Question

By Leibniz' rule, write the formula for \(\left(d^{n} / d x^{n}\right)(u v) .\)

Short answer

Leibniz's rule: \( \frac{d^n}{dx^n}(uv) = \binom{n}{0}u^{(n)}v + \binom{n}{1}u^{(n-1)}v^{(1)} + ... + \binom{n}{n}uv^{(n)} \).

Step-by-step solution

Understand the Leibniz rule

Leibniz's rule for the nth derivative of the product of two functions states that the derivative can be expressed as a sum involving the derivatives of each function.

Write down the formula

The formula for the nth derivative of the product of two functions u(x) and v(x) is given by: \[ \frac{d^n}{dx^n}(uv) = \frac{d^n}{dx^n}(u \times v) = \binom{n}{0}u^{(n)}v + \binom{n}{1}u^{(n-1)}v^{(1)} + \binom{n}{2}u^{(n-2)}v^{(2)} + \text{...} + \binom{n}{n}uv^{(n)} \] where \( \binom{n}{k} \) is the binomial coefficient.

Interpret the formula

In this formula, each term represents a product of derivatives of u and v, where the sum of the orders of the derivatives equals n.

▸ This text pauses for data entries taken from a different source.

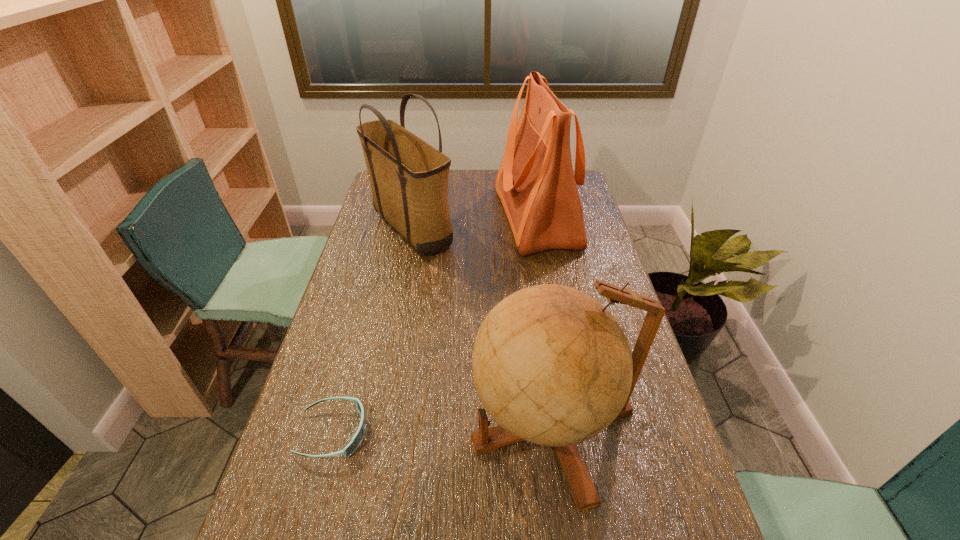 Identify the location of shopping bag. The width and height of the screenshot is (960, 540). (537, 187).

I want to click on tote bag, so click(409, 178).

Find the location of `globe`. globe is located at coordinates (551, 365).

The height and width of the screenshot is (540, 960). Identify the location of the shortest object. (356, 440).

I want to click on free space located on the front of the shopping bag, so click(546, 276).

The width and height of the screenshot is (960, 540). Identify the location of vacant space located on the right of the tote bag. (546, 228).

Where is `free region located on the surface of the globe`? Image resolution: width=960 pixels, height=540 pixels. free region located on the surface of the globe is located at coordinates (357, 426).

What are the coordinates of `vacant point located on the surface of the globe` in the screenshot? It's located at (302, 426).

Find the location of `free spot located on the surface of the globe`. free spot located on the surface of the globe is located at coordinates (306, 426).

At what (x,y) coordinates should I click in order to perform the action: click on vacant space located on the front-facing side of the shortest object. Please return your answer as a coordinate pair (x, y). Looking at the image, I should click on (441, 433).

For each term, the binomial coefficient \( \binom{n}{k} \) indicates the number of ways to choose k derivatives from n.

Key concepts

nth Derivative

Understanding the nth derivative means we need to know how to differentiate a function multiple times. If you take the first derivative of a function, you get a new function that represents the slope or rate of change of the original function.
For example, if we have a function \( f(x) \), its first derivative is denoted as \( f'(x) \). If we take the derivative of \( f'(x) \), we get the second derivative, denoted as \( f''(x) \).
Building on this, if we differentiate \( f''(x) \) again, we get the third derivative, \( f'''(x) \), and so on. The nth derivative, written as \( f^{(n)}(x) \), is obtained by differentiating the function \( n \) times.

Product of Two Functions

When we take the derivative of the product of two functions, we apply the product rule. The product rule states that the derivative of the product of two functions \( u(x) \) and \( v(x) \) is:
\[ \frac{d}{dx}(uv) = u'v + uv' \ \text{where } u' \text{ and } v' \text{ are the derivatives of } u \text{ and } v \text{ respectively}. \] However, for higher-order derivatives, we use Leibniz's rule, which is an extension of the product rule. Leibniz's rule allows us to find the nth derivative of a product by expressing it as a sum involving the derivatives of each function.
So the nth derivative of the product of two functions \( u(x) \) and \( v(x) \) is:
\[ \frac{d^n}{dx^n}(u \times v) = \binom{n}{0}u^{(n)}v + \binom{n}{1}u^{(n-1)}v^{(1)} + \binom{n}{2}u^{(n-2)}v^{(2)} + \text{...} + \binom{n}{n}uv^{(n)}. \]

Binomial Coefficient

In the formula for Leibniz's rule, one of the critical components is the binomial coefficient, denoted as \( \binom{n}{k} \). The binomial coefficient \( \binom{n}{k} \) represents the number of ways to choose \( k \) items from \( n \) items without regard to order.
It is calculated using the formula: \[ \binom{n}{k} = \frac{n!}{k!(n-k)!} \ \text{where } n! \text{ (n factorial) is the product of all positive integers up to } n. \] For example, \( \binom{5}{2} \ = \frac{5!}{2!(5-2)!} \ = \frac{5 \times 4 \times 3 \times 2 \times 1}{2 \times 1 \times 3 \times 2 \times 1} \ = 10 \). This means there are 10 ways to choose 2 items from a set of 5 items.
In Leibniz’s rule, the binomial coefficient helps in determining the weight of each term in the sum, ensuring that each combination of derivatives is counted appropriately.